**Goal of the exercise:** Retype the listing that follows, leaving nothing out.

**Excerpted data:**
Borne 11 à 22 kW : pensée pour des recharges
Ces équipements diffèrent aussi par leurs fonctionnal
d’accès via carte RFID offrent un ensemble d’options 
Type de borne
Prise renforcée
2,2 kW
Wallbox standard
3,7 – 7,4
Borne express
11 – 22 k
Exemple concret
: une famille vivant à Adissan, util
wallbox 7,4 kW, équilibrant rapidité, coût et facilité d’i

**Answer to this exercise:**
Borne 11 à 22 kW : pensée pour des recharges
Ces équipements diffèrent aussi par leurs fonctionnal
d’accès via carte RFID offrent un ensemble d’options 
Type de borne
Prise renforcée
2,2 kW
Wallbox standard
3,7 – 7,4
Borne express
11 – 22 k
Exemple concret
: une famille vivant à Adissan, util
wallbox 7,4 kW, équilibrant rapidité, coût et facilité d’i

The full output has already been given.